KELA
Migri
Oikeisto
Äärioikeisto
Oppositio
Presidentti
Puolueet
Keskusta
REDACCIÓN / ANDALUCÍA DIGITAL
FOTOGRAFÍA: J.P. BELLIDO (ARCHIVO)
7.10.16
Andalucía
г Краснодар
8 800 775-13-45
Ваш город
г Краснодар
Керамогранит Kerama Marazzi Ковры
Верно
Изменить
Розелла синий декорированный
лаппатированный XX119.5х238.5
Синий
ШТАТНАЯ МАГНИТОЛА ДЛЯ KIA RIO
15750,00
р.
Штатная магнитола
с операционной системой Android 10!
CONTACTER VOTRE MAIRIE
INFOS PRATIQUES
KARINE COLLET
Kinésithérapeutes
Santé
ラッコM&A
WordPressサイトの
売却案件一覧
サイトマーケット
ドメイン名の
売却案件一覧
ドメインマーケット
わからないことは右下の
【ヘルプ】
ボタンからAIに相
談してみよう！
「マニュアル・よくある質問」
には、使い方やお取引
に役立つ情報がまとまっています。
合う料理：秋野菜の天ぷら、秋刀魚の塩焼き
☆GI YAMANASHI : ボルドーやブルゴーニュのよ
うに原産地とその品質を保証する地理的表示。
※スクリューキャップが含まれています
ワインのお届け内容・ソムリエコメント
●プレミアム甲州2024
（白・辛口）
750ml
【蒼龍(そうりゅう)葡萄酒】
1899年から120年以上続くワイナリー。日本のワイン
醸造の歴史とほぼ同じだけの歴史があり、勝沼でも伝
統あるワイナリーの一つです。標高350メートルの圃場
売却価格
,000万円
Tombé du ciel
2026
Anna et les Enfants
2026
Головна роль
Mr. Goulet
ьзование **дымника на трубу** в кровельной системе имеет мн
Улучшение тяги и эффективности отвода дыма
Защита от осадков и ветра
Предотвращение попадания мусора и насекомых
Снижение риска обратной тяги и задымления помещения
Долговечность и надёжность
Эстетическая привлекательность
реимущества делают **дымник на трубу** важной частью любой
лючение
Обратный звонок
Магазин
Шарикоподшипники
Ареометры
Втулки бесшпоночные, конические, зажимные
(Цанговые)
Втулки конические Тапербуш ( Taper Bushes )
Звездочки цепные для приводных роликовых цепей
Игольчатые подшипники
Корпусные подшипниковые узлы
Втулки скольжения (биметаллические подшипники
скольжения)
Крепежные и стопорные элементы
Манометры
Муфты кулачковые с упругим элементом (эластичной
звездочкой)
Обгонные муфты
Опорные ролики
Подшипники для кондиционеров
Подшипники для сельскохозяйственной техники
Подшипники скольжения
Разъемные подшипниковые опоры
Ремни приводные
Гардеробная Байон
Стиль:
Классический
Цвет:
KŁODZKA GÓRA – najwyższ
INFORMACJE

EXERCISE GOAL =>
The data above needs to be given again exactly, with no line left out.

SOLVED PROBLEM =>
KELA
Migri
Oikeisto
Äärioikeisto
Oppositio
Presidentti
Puolueet
Keskusta
REDACCIÓN / ANDALUCÍA DIGITAL
FOTOGRAFÍA: J.P. BELLIDO (ARCHIVO)
7.10.16
Andalucía
г Краснодар
8 800 775-13-45
Ваш город
г Краснодар
Керамогранит Kerama Marazzi Ковры
Верно
Изменить
Розелла синий декорированный
лаппатированный XX119.5х238.5
Синий
ШТАТНАЯ МАГНИТОЛА ДЛЯ KIA RIO
15750,00
р.
Штатная магнитола
с операционной системой Android 10!
CONTACTER VOTRE MAIRIE
INFOS PRATIQUES
KARINE COLLET
Kinésithérapeutes
Santé
ラッコM&A
WordPressサイトの
売却案件一覧
サイトマーケット
ドメイン名の
売却案件一覧
ドメインマーケット
わからないことは右下の
【ヘルプ】
ボタンからAIに相
談してみよう！
「マニュアル・よくある質問」
には、使い方やお取引
に役立つ情報がまとまっています。
合う料理：秋野菜の天ぷら、秋刀魚の塩焼き
☆GI YAMANASHI : ボルドーやブルゴーニュのよ
うに原産地とその品質を保証する地理的表示。
※スクリューキャップが含まれています
ワインのお届け内容・ソムリエコメント
●プレミアム甲州2024
（白・辛口）
750ml
【蒼龍(そうりゅう)葡萄酒】
1899年から120年以上続くワイナリー。日本のワイン
醸造の歴史とほぼ同じだけの歴史があり、勝沼でも伝
統あるワイナリーの一つです。標高350メートルの圃場
売却価格
,000万円
Tombé du ciel
2026
Anna et les Enfants
2026
Головна роль
Mr. Goulet
ьзование **дымника на трубу** в кровельной системе имеет мн
Улучшение тяги и эффективности отвода дыма
Защита от осадков и ветра
Предотвращение попадания мусора и насекомых
Снижение риска обратной тяги и задымления помещения
Долговечность и надёжность
Эстетическая привлекательность
реимущества делают **дымник на трубу** важной частью любой
лючение
Обратный звонок
Магазин
Шарикоподшипники
Ареометры
Втулки бесшпоночные, конические, зажимные
(Цанговые)
Втулки конические Тапербуш ( Taper Bushes )
Звездочки цепные для приводных роликовых цепей
Игольчатые подшипники
Корпусные подшипниковые узлы
Втулки скольжения (биметаллические подшипники
скольжения)
Крепежные и стопорные элементы
Манометры
Муфты кулачковые с упругим элементом (эластичной
звездочкой)
Обгонные муфты
Опорные ролики
Подшипники для кондиционеров
Подшипники для сельскохозяйственной техники
Подшипники скольжения
Разъемные подшипниковые опоры
Ремни приводные
Гардеробная Байон
Стиль:
Классический
Цвет:
KŁODZKA GÓRA – najwyższ
INFORMACJE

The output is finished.